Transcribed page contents
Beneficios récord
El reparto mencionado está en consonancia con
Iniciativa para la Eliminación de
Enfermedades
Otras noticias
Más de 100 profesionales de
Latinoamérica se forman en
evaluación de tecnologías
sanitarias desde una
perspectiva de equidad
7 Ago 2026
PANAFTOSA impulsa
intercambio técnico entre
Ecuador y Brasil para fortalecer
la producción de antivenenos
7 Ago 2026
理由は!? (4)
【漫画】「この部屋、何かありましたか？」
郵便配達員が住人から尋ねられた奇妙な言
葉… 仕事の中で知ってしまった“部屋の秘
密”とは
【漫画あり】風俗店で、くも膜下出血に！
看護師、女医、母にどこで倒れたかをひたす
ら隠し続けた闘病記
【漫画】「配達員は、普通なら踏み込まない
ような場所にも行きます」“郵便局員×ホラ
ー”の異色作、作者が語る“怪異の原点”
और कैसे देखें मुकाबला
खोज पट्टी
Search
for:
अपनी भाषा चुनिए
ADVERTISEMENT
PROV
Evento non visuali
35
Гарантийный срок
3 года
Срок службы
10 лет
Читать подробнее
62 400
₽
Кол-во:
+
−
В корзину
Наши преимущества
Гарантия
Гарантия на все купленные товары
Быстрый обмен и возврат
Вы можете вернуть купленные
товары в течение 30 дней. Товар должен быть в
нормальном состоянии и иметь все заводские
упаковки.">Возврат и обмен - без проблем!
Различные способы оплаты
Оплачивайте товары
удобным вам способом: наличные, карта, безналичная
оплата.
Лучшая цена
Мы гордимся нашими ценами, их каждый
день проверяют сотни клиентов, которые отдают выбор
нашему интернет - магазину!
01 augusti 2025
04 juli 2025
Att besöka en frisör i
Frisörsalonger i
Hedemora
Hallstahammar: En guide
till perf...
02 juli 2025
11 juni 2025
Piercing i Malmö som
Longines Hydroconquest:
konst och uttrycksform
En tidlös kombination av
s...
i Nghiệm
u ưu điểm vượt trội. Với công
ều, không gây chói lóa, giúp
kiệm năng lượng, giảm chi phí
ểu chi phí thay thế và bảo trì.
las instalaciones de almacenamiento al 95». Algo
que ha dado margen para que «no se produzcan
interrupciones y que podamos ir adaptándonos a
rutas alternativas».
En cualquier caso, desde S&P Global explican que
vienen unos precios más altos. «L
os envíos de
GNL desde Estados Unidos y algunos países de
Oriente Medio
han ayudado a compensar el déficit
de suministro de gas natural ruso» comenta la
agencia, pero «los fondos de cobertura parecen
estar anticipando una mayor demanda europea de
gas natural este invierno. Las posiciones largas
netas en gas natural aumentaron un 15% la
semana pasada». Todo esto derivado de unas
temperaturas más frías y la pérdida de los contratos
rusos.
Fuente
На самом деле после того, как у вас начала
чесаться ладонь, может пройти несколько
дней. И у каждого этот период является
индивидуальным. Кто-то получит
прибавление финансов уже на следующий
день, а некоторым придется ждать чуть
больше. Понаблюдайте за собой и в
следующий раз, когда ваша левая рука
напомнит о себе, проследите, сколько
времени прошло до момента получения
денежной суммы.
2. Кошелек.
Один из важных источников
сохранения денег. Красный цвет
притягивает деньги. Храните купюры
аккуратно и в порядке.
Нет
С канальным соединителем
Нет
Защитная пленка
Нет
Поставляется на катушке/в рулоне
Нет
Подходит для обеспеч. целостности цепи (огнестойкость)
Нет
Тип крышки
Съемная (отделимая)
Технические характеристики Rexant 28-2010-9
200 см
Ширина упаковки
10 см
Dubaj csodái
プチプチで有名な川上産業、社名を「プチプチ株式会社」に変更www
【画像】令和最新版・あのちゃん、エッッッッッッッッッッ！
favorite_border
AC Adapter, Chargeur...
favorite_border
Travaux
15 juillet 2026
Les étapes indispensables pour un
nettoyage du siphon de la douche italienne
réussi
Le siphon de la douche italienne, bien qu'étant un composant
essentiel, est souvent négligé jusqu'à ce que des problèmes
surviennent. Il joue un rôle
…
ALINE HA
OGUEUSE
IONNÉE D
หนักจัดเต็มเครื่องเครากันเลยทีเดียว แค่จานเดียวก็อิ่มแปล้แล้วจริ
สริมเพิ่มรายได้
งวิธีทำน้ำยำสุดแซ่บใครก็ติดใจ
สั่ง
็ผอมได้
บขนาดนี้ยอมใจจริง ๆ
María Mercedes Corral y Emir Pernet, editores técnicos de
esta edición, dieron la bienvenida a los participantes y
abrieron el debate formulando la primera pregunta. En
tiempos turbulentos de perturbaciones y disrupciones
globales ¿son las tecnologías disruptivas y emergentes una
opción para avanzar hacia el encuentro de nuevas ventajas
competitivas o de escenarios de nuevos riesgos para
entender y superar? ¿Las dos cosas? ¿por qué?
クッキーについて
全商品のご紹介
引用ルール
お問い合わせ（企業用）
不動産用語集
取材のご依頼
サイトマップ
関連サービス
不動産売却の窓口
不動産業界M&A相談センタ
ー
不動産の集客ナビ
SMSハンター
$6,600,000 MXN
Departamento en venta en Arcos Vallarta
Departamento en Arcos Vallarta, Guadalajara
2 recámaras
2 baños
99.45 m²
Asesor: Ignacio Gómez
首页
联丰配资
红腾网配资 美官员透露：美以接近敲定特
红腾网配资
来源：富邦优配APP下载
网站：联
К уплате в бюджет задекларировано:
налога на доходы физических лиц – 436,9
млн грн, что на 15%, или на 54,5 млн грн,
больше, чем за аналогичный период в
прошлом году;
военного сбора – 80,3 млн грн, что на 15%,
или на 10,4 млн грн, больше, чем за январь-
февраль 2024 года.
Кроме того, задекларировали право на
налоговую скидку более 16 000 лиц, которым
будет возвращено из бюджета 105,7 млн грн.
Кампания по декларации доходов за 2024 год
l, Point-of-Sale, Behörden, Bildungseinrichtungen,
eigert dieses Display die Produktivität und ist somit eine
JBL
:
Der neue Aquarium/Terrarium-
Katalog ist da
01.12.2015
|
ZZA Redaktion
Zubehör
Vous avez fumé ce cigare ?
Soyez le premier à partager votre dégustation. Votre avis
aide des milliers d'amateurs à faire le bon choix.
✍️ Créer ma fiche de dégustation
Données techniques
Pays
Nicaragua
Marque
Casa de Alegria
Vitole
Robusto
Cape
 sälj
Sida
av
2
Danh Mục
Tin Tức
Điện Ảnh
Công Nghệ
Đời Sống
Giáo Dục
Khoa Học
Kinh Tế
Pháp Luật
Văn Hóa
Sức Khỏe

→ WHAT TO WORK ON:
Please restate only the opening stretch of the records above: every line from the first through the one containing "看護師、女医、母にどこで倒れたかをひたす", exactly as written.

→ TASK ANSWER:
Beneficios récord
El reparto mencionado está en consonancia con
Iniciativa para la Eliminación de
Enfermedades
Otras noticias
Más de 100 profesionales de
Latinoamérica se forman en
evaluación de tecnologías
sanitarias desde una
perspectiva de equidad
7 Ago 2026
PANAFTOSA impulsa
intercambio técnico entre
Ecuador y Brasil para fortalecer
la producción de antivenenos
7 Ago 2026
理由は!? (4)
【漫画】「この部屋、何かありましたか？」
郵便配達員が住人から尋ねられた奇妙な言
葉… 仕事の中で知ってしまった“部屋の秘
密”とは
【漫画あり】風俗店で、くも膜下出血に！
看護師、女医、母にどこで倒れたかをひたす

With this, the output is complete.